1. Die Grundlinie der Politik der Opposition ist heute Destabilisierung und Verunsicherung. Die Zeit der klassischen Militärputsche wie in Chile ist vorbei. Allenfalls werden sie parlamentarisch verbrämt und durch Wahlen kaschiert abgewickelt wie in Honduras und Paraguay.

Als Instrumente dienen der übermächtige oppositionelle Medienapparat, die Verbreitung von Gerüchten, vorsätzliche Störungen der Versorgung, Sabotagemaßnahmen und auch die Unterwanderung durch Contras von Kolumbien aus.

Es ist schon typisch, dass es immer vor Wahlen verstärkte Versorgungsengpässe gibt. Diesmal betraf es einige Grundnahrungsmittel und Toilettenpapier.

Die in letzter Zeit gehäuften Ausfälle im System der Stromversorgung sind weniger ein Problem seiner Kapazität oder Wartung, sondern seines Schutzes. Dass Stromausfälle meist dort auftraten, wo Maduro lm Wahlkampf auf Großkundgebungen sprechen sollte, war schon bemerkenswert. 120 meist in flagranti ertappte Täter wurden in der Wahlkampfperiode März/April 2013 verhaftet.

Nach der vorliegenden Untersuchung liegt auch der Explosion am 24. August 2012 in der Raffinerie von Amuay Sabotage zugrunde. Sie hatte 55 Tote und 156 Verletzte zur Folge.

Die Opposition möchte einen Zustand der „sozialen Erschöpfung“ und des „Hoffnungsverlustes“ herbeiführen, wo bestimmte Wählerkreise – der belastenden Probleme des täglichen Lebens überdrüssig – nicht mehr danach fragen, ob diese ihre Wurzeln in der Unfähigkeit der Verwaltung oder in der Sabotage der Opposition haben.

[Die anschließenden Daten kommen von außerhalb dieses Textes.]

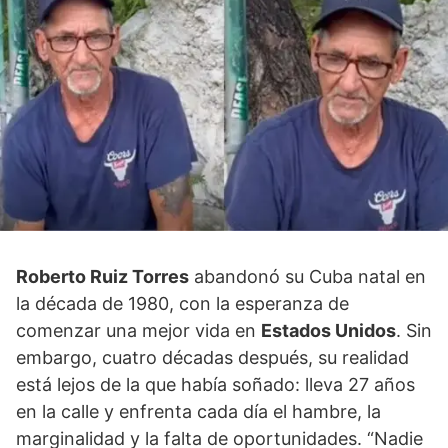
Roberto Ruiz Torres
abandonó su Cuba natal en
la década de 1980, con la esperanza de
comenzar una mejor vida en
Estados Unidos
. Sin
embargo, cuatro décadas después, su realidad
está lejos de la que había soñado: lleva 27 años
en la calle y enfrenta cada día el hambre, la
marginalidad y la falta de oportunidades. “Nadie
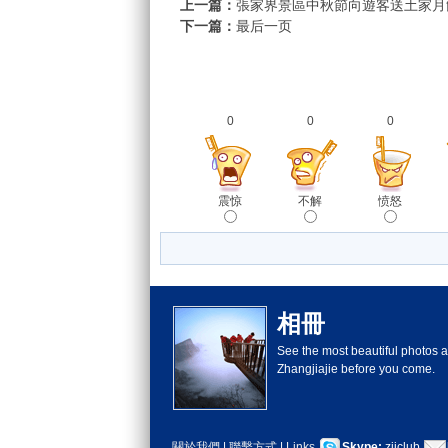
上一篇：
張家界景區中秋節向遊客送土家月
下一篇：
最后一页
0
0
0
震惊
不解
愤怒
相冊
See the most beautiful photos 
Zhangjiajie before you come.
關於我們
|
聯繫方式
|
Links
Skype:
zjjclub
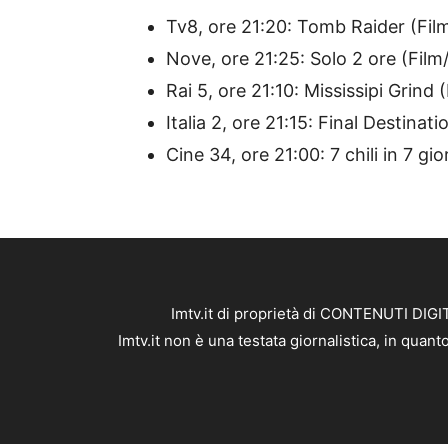
Tv8, ore 21:20: Tomb Raider (Fil
Nove, ore 21:25: Solo 2 ore (Film/t
Rai 5, ore 21:10: Mississipi Grin
Italia 2, ore 21:15: Final Destinatio
Cine 34, ore 21:00: 7 chili in 7 g
Imtv.it di proprietà di CONTENUTI DIGIT
Imtv.it non è una testata giornalistica, in qua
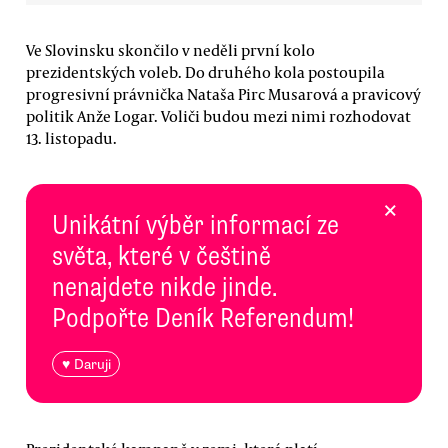
Ve Slovinsku skončilo v neděli první kolo
prezidentských voleb. Do druhého kola postoupila
progresivní právnička Nataša Pirc Musarová a pravicový
politik Anže Logar. Voliči budou mezi nimi rozhodovat
13. listopadu.
×
Unikátní výběr informací ze
světa, které v češtině
nenajdete nikde jinde.
Podpořte Deník Referendum!
♥ Daruji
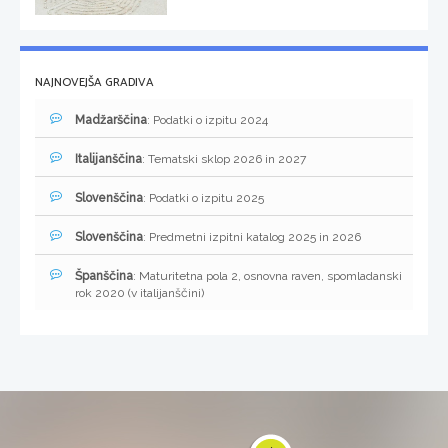
NAJNOVEJŠA GRADIVA
Madžarščina
: Podatki o izpitu 2024
Italijanščina
: Tematski sklop 2026 in 2027
Slovenščina
: Podatki o izpitu 2025
Slovenščina
: Predmetni izpitni katalog 2025 in 2026
Španščina
: Maturitetna pola 2, osnovna raven, spomladanski
rok 2020 (v italijanščini)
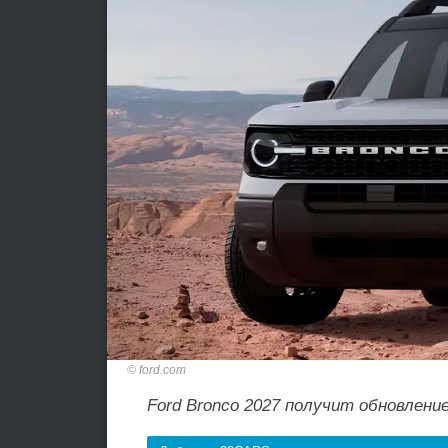
ford.com
Ford Bronco 2027 получит обновлени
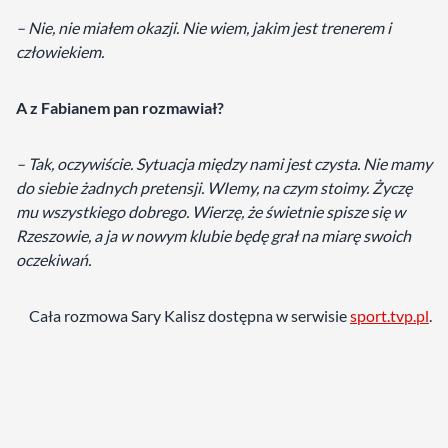
– Nie, nie miałem okazji. Nie wiem, jakim jest trenerem i
człowiekiem.
A z Fabianem pan rozmawiał?
– Tak, oczywiście. Sytuacja między nami jest czysta. Nie mamy
do siebie żadnych pretensji. WIemy, na czym stoimy. Życzę
mu wszystkiego dobrego. Wierzę, że świetnie spisze się w
Rzeszowie, a ja w nowym klubie będę grał na miarę swoich
oczekiwań.
Cała rozmowa Sary Kalisz dostępna w serwisie
sport.tvp.pl
.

Sie strebt eine Situation an ähnlich der bei der Abwahl der Sandinisten 1990 in Nikaragua, als die Kriegsmüdigkeit infolge der lange andauernden bewaffneten Auseinandersetzung mit den Contra-Rebellen die Wahl einer bürgerlichen Regierung unter Violeta Chamorro ermöglichte.

Dieses Ziel schien ihr nach dem Tod von Hugo Chávez bei der Präsidentenwahl vom 14. April d. J. schon erreichbar zu sein.

Als sie es knapp verfehlt hatte, reagierte sie mit Gewaltaktionen gegen Einrichtungen der Regierungspartei und des Gesundheitswesens sowie Angriffen auf vermutliche Maduro-Anhänger. Neun Menschenleben fielen diesen Angriffen zum Opfer. 78 Personen wurden verletzt. Capriles hatte seine Parteigänger zweideutig aufgerufen, „friedlich zu demonstrieren“, aber gleichzeitig ihre „Wut zu entladen“.

2. Die Opposition hatte in der Vergangenheit die Erfahrung gemacht, dass in Venezuela Wahlen mit einem offen neoliberalen Gegenprogramm nicht zu gewinnen sind.

Die Hauptlinie ihrer Wahlpropaganda bestand daher in dem Versprechen, Capriles werde sozusagen eine „effektivere, bessere Chávezpolitik“ machen. Sogar die kubanischen Ärzte sollten im Lande bleiben. Ihnen werde die venezolanische Staatsbürgerschaft angeboten. Die Sozialprogramme der „Missionen“ sollten angeblich fortgeführt werden.

Diese Linie der Capriles-Propaganda ist insofern bemerkenswert, als er selbst aus der Partei „Primero Justicia“ (Zuerst Gerechtigkeit) kommt – ursprünglich einer Neugründung der vorwiegend christlich-sozialen Jugend, die sich bisher eher als Rechtsaußen der oppositionellen Kräfte profiliert hatte.

Rechtsextreme Kreise, die eine solche Linie in der Vergangenheit als versöhnlerisch kritisierten, traten bei diesen Wahlen nicht an die Öffentlichkeit.

Bezeichnenderweise gibt es aber keine Stellungnahmen von Capriles zu den zwei Hauptsäulen partizipativer Demokratie – den Kommunalräten und den Formen der Arbeiterkontrolle in den Betrieben.

3. Durch die Wahlprognosen war dem chavistischen Lager eine trügerische Siegessicherheit vermittelt worden. Je weiter rechts orientiert die Wahlforschungsinstitute waren, umso größer war in der Regel der von ihnen vorhergesagte Vorsprung für Nicolás Maduro. Diese Vorhersagen hatten im chavistischen Lager eine demobilisierende Wirkung auf die Wahlbeteiligung.

Die Opposition versuchte bis unmittelbar vor den Wahlen das Wahlsystem in Verruf zu bringen. Mitten am Wahltag änderte sie plötzlich ihre Haltung. Über den oppositionellen Fernsehsender Globovision riefen führende Oppositionspolitiker dazu auf, der Wahrung des Wahlgeheimnisses zu vertrauen und Nachbarn und Bekannte, die bisher nicht gewählt hatten, mit diesem Argument zur Stimmabgabe zu bewegen. Ganz offensichtlich gelang es der Opposition so, ihr potenzielles Stimmenreservoir stärker auszuschöpfen, als das die Regierungsseite vermochte.

Nach dem Wahlverlust schwenkte man wieder um und forderte Überprüfungen pauschal behaupteter Unregelmäßigkeiten. Als der Nationale Wahlrat auf alle diese Forderungen eingegangen war, beteiligte sich die Opposition nicht mehr an diesen Nachprüfungen, die übrigens Abweichungen von 0,02 % ergaben.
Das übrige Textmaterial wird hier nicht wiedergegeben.